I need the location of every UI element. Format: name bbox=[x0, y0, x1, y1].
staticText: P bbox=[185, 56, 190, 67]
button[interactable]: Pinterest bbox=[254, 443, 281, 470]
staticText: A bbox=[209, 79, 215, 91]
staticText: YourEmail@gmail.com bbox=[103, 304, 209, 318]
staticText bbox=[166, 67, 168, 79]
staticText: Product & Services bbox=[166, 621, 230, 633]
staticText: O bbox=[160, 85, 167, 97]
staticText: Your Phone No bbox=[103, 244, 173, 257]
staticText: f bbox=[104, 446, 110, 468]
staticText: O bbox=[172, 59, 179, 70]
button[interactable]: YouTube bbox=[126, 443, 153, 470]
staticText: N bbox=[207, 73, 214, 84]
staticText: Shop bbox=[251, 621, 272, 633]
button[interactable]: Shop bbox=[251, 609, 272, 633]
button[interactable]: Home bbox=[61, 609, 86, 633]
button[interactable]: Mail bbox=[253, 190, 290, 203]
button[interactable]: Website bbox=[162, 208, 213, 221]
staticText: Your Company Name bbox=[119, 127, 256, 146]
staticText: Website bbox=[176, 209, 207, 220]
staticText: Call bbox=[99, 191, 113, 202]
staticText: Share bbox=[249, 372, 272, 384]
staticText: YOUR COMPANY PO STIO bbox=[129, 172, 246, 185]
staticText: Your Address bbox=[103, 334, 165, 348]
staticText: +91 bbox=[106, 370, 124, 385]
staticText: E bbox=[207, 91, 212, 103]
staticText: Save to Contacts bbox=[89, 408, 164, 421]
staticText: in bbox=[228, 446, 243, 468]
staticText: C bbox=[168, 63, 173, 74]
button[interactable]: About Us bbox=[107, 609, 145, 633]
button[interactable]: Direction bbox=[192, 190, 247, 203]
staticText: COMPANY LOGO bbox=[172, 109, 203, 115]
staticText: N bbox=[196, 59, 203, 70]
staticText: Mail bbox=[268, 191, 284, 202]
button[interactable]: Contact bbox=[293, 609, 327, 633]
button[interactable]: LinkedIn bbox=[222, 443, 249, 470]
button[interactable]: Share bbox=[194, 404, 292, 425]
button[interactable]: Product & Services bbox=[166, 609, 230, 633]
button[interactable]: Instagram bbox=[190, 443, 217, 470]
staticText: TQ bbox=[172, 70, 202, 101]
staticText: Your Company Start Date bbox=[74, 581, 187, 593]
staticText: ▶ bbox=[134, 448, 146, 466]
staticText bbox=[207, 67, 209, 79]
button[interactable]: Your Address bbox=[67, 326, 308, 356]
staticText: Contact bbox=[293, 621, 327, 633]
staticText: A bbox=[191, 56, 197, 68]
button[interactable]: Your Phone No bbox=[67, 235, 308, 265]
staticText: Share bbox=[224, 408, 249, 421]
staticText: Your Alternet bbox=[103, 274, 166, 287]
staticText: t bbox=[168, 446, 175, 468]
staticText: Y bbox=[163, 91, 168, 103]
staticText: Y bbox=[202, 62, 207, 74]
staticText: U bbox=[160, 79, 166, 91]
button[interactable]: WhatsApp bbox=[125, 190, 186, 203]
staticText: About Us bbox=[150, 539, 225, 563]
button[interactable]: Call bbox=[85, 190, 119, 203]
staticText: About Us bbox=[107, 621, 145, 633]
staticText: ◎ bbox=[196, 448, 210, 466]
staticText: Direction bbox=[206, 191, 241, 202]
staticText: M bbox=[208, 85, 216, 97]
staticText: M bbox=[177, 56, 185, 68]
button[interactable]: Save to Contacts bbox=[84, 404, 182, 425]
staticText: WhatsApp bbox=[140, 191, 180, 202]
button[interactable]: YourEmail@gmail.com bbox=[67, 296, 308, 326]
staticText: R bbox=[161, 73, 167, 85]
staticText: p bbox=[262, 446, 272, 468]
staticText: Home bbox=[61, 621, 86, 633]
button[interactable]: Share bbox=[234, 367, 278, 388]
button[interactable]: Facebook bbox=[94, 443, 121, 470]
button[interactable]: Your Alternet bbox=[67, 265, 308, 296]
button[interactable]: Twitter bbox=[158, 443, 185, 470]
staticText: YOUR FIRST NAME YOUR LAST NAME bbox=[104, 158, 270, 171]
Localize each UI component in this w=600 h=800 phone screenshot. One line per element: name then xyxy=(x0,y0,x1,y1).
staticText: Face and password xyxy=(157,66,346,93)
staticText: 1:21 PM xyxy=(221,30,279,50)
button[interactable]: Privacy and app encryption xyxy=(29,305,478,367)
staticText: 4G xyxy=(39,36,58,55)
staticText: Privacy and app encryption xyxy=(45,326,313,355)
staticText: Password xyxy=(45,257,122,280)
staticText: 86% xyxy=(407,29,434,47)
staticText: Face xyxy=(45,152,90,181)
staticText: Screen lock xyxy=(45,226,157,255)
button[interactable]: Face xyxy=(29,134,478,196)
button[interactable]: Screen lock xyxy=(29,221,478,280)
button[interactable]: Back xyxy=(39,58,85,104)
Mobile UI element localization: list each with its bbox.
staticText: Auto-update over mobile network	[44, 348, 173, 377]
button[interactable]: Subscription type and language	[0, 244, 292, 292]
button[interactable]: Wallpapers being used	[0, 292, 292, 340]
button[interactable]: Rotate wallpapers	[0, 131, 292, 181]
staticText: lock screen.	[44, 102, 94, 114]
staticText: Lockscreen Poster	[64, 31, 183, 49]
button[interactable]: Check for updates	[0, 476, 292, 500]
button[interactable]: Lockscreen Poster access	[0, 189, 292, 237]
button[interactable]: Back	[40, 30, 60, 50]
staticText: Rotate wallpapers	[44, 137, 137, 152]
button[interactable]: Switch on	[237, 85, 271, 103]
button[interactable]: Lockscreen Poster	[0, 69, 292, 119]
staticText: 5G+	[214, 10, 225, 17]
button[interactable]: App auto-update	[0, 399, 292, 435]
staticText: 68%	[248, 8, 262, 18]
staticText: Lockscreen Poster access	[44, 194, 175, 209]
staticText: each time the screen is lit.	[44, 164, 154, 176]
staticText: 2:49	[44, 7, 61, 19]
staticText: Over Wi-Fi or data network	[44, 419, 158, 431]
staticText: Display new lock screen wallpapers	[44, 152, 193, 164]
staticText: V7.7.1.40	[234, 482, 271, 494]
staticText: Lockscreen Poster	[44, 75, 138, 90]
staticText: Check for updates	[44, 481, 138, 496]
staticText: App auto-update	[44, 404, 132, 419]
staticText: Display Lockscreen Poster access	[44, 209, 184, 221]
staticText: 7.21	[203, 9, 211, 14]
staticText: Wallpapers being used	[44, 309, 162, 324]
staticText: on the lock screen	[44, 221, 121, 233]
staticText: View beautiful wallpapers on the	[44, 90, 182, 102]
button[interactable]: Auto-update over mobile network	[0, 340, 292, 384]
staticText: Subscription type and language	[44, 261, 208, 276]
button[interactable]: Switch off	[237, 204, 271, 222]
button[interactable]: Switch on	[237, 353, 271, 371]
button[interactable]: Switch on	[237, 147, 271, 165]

Assignment: Only the lines containing "About" are needed; copy each of them from the data.

Reply to the exercise:
button[interactable]: About Us bbox=[107, 609, 145, 633]
staticText: About Us bbox=[150, 539, 225, 563]
staticText: About Us bbox=[107, 621, 145, 633]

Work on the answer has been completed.